MTrPs and Abnormalities in the Dorsal Horn

A barrage of nociceptive activity in the periphery (i.e., afferent drive) has the ability to induce maladaptive neuroplastic alterations in the dorsal horn of the spinal cord. Mechanisms involved in central sensitization include a lowered activation threshold for excitatory neurons, reorganization of spinal cord neurons, and new synaptic connections. Further, sustained input from an active MTrP may induce apoptosis of inhibitory neurons at the segmental levels affected by the peripheral noxious input, and such an action can sensitize dorsal horn neurons leading to allodynia, hyperalgesia, temporal summation of pain[33], and expanded pain patterns. A possible explanation for this phenomenon is increased synaptic efficiency through activation of previously silent (ineffective) synapses in the dorsal horn. These findings are hallmarks of central sensitization and, as one can imagine, their clinical consequences may be very distressing to patients suffering from chronic myofascial pain. Furthermore, fear of movement may follow resulting in muscle disuse, weakness, and dysfunction. Evidence suggests that patients with MPS have an abnormal stress response, as indicated by highly activated sympathetic and hypothalamus-pituitary adrenal (HPA) systems[34].

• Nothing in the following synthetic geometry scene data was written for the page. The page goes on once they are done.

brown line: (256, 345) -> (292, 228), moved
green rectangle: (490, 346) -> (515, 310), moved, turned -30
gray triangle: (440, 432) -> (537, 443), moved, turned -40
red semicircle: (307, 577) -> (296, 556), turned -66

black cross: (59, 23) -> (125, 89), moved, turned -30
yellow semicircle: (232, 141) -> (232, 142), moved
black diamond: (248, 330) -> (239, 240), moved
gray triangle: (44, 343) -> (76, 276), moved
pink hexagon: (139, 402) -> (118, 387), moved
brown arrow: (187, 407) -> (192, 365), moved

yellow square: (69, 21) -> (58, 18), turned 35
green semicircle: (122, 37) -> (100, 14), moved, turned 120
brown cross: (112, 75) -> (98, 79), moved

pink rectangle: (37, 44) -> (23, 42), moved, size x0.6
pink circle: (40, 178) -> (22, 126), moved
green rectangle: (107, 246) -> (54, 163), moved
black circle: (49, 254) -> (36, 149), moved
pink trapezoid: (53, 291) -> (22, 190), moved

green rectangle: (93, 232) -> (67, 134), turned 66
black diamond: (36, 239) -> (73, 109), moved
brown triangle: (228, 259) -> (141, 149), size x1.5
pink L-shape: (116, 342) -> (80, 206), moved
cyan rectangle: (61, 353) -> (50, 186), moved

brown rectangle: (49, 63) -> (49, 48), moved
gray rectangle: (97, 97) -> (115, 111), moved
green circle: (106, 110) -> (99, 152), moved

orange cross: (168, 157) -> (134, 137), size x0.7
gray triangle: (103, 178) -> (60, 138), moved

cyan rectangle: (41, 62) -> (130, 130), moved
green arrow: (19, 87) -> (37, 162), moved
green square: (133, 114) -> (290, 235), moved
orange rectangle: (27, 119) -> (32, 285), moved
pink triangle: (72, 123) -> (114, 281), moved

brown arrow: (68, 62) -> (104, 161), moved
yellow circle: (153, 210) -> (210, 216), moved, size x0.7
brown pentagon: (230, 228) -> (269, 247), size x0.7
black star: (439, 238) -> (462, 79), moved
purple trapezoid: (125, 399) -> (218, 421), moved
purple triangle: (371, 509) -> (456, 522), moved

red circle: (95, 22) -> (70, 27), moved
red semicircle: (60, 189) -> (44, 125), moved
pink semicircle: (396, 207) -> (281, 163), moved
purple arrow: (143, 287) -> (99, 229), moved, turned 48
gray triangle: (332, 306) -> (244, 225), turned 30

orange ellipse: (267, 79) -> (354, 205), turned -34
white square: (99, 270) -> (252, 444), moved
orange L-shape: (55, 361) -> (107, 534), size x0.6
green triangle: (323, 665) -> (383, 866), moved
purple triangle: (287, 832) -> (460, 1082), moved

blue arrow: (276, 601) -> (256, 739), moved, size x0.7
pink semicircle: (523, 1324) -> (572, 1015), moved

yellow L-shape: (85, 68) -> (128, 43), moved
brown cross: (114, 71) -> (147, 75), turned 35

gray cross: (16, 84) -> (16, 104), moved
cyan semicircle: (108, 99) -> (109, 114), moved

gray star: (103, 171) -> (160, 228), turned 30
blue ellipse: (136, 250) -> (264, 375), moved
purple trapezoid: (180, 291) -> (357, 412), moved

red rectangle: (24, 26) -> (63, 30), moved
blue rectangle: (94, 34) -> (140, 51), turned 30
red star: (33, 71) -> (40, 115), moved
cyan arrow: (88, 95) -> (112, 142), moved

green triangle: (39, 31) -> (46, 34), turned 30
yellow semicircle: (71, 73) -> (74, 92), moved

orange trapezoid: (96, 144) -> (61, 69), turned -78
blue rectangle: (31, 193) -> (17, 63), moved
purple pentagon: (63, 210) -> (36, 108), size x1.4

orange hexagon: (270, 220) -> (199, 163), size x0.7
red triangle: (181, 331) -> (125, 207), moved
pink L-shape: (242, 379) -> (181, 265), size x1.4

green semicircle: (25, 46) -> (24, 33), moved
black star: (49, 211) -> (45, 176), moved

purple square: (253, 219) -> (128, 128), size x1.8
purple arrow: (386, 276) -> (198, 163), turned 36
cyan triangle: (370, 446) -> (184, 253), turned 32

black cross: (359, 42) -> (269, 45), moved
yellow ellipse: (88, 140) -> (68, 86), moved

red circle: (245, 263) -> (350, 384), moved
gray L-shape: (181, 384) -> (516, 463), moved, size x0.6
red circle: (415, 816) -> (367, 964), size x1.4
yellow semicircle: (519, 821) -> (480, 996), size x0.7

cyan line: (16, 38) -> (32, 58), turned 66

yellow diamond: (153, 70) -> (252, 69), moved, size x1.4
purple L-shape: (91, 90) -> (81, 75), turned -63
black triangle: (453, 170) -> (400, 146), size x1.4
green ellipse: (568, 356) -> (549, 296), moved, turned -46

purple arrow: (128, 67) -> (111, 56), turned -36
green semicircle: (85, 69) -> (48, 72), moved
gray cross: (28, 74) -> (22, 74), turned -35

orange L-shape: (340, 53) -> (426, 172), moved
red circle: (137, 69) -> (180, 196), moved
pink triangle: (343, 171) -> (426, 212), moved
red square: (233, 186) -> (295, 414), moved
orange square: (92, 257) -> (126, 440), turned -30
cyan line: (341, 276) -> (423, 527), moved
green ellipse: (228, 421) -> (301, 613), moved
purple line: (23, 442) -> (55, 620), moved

The concept of opening previously ineffective connections was demonstrated in a rat myositis model. Experimentally-induced inflammation unmasked receptive fields remote from the original receptive field, indicating that dorsal horn connectivity expanded beyond the original neurons involved in nociceptive transmission[35]. In this study, nociceptive input resulting in central hyperexcitability helps to explain referred pain patterns common to myofascial pain. Central sensitization may facilitate additional responses from other receptive fields as a result of convergent somatic and visceral input at the dorsal horn[36] via wide dynamic range (WDR) neurons located in Lamina IV and Lamina V. These neurons are called “wide dynamic range” because they receive afferent input from multiple sources including skin, muscle, viscera, periosteum, and bone. In addition to Lamina I, muscle afferents preferentially activate Lamina V. This neuroanatomical fact explains how muscle nociception and pain can spread to alternate structures (e.g., viscera) and, vice versa, how nociceptive input from these alternate structures (e.g., viscera) can manifest as muscle pain.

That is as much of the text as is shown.